Step 4: GPS location extraction
I now had the photos analysed, and I was confident I can get the ones with food. So, next step, I was interested in the location. These days, most of the photos taken have GPS coordinates embedded in their EXIF metadata. From working with another customer, I already knew where to look and how to get to it. It involved copying some code from a U-SQL sample repository. That gave me some fun capabilities of dealing with the images, including a pointer on how to deal with metadata. However, as it turns out, the GPS coordinates are stored a bit differently - they are stored in multiple properties (long/lat as you'd expect, but each of them also has a "reference" field, which basically describes orientation from what I gather). Through the magic of Stack Overflow I was able to get to a working implementation of this:
public static string getImageGPSProperty(byte[] inBytes, int propertyId, int referencePropertyId)
{
using (StreamImage inImage = byteArrayToImage(inBytes))
{
var prop = inImage.mImage.PropertyItems.Where(x => x.Id == propertyId).Take(1);
var propRef = inImage.mImage.PropertyItems.Where(x => x.Id == referencePropertyId).Take(1);
if(!prop.Any() || !propRef.Any())
{
// abort
return null;
}
//return ExifGpsToFloat(prop.Single(), propRef.Single()).ToString();
return ExifGpsToDouble(propRef.Single(), prop.Single()).ToString();
}
}
private static double ExifGpsToDouble(PropertyItem propItemRef, PropertyItem propItem)
{
double degreesNumerator = BitConverter.ToUInt32(propItem.Value, 0);
double degreesDenominator = BitConverter.ToUInt32(propItem.Value, 4);
double degrees = degreesNumerator / (double)degreesDenominator;
double minutesNumerator = BitConverter.ToUInt32(propItem.Value, 8);
double minutesDenominator = BitConverter.ToUInt32(propItem.Value, 12);
double minutes = minutesNumerator / (double)minutesDenominator;
double secondsNumerator = BitConverter.ToUInt32(propItem.Value, 16);
double secondsDenominator = BitConverter.ToUInt32(propItem.Value, 20);
double seconds = secondsNumerator / (double)secondsDenominator;
double coorditate = degrees + (minutes / 60d) + (seconds / 3600d);
string gpsRef = System.Text.Encoding.ASCII.GetString(new byte[1] { propItemRef.Value[0] }); //N, S, E, or W
if (gpsRef == "S" || gpsRef == "W")
coorditate = coorditate * -1;
return coorditate;
}
To use this, I needed to go back to the U-SQL script:
DECLARE @image_gps_lat = 2; // the ID of the EXIF tag for the latitude
DECLARE @image_gps_long = 4;
@metadata =
SELECT FileName,
CustomImageTagger.ImageOps.getImageGPSProperty(ImgData, @image_gps_lat, @image_gps_lat-1) AS image_lat,
CustomImageTagger.ImageOps.getImageGPSProperty(ImgData, @image_gps_long, @image_gps_long-1) AS image_long
FROM @imgs;
The U-SQL statement from a paragraph higher now comes into better perspective. We basically split the processing into two branches - one gets the GPS location, the other the tags, then we essentially join the two results together and filter only the ones we know have food as a tag. The result gets outputted into a CSV file - no, no reason, just to keep it simple.
Running this, now gives us the following result (subset):
Now we're getting somewhere. The coordinates in there are correct, and correspond to Umi, in Seattle. Omnomnom.
Step 5: Displaying the results on a map
All that is left, is to display the results on a map. I wanted to keep it simple, and just display a dot for each location I've eaten at. PowerBI seemed to be the obvious choice to do that. There's an easy way to get data from ADLS, but you need to use the desktop version of PowerBI.

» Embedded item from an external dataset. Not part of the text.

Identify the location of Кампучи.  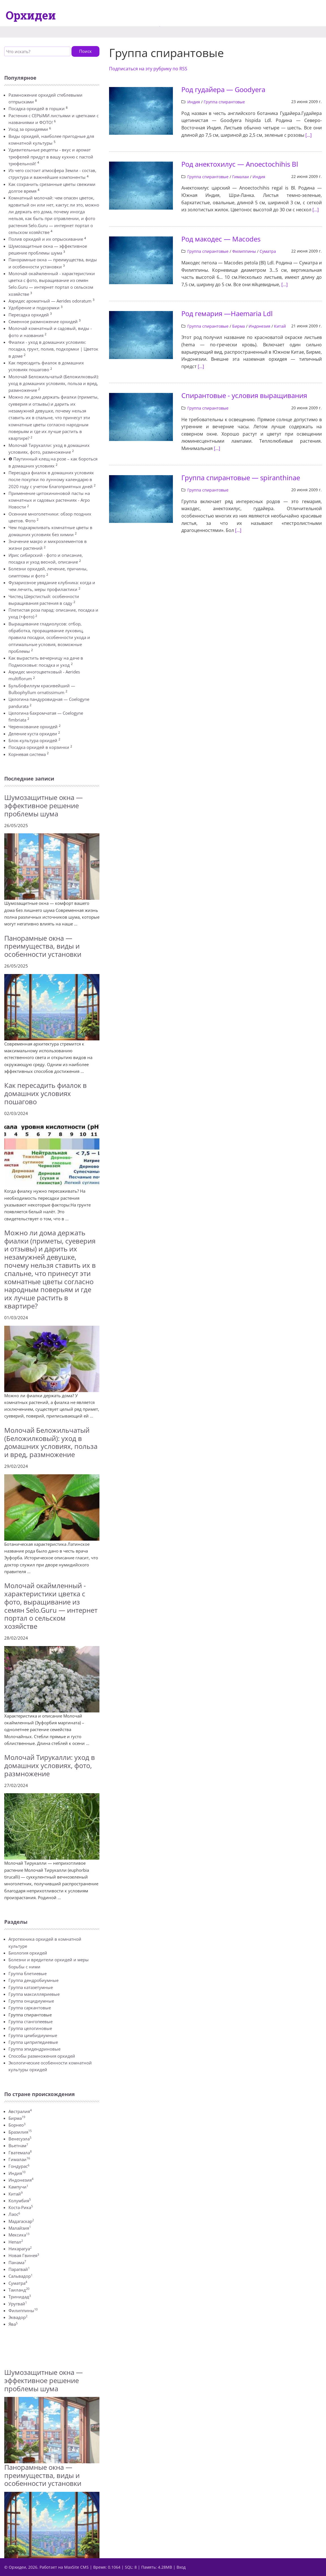 (18, 2187).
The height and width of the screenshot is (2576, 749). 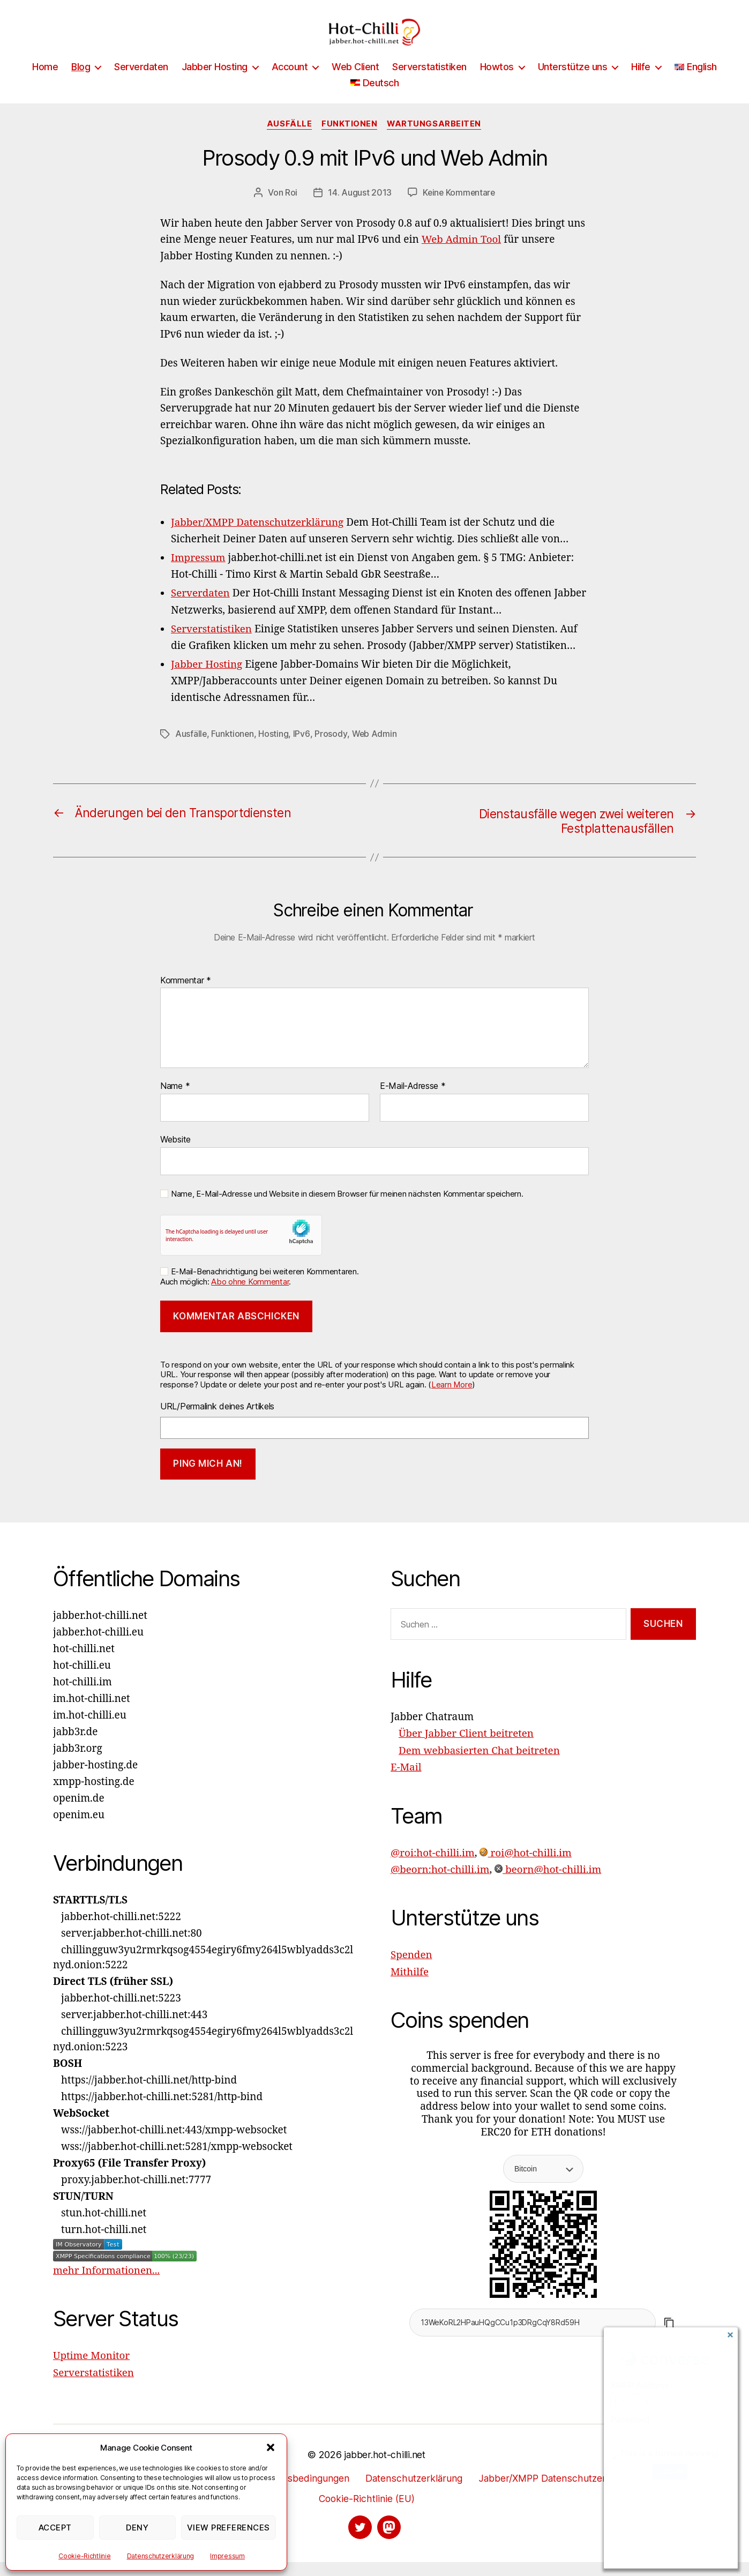 I want to click on Account, so click(x=290, y=82).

You then provide the full URL to the CSV file that is outputted by the script, and do a bit of trickery. Running this for a subset of my photos produces the following map:
Conclusion
I've published all the code for this on GitHub. You should have enough between this post and that repository to get started. As for me, my next step is to upload a lot more of my photos, and continue improving the map. I'll also consider outputting the results into something else, though for now, that's not really a problem. The one thing I would love though, is to actually display the photo. Guess that'll be the next step.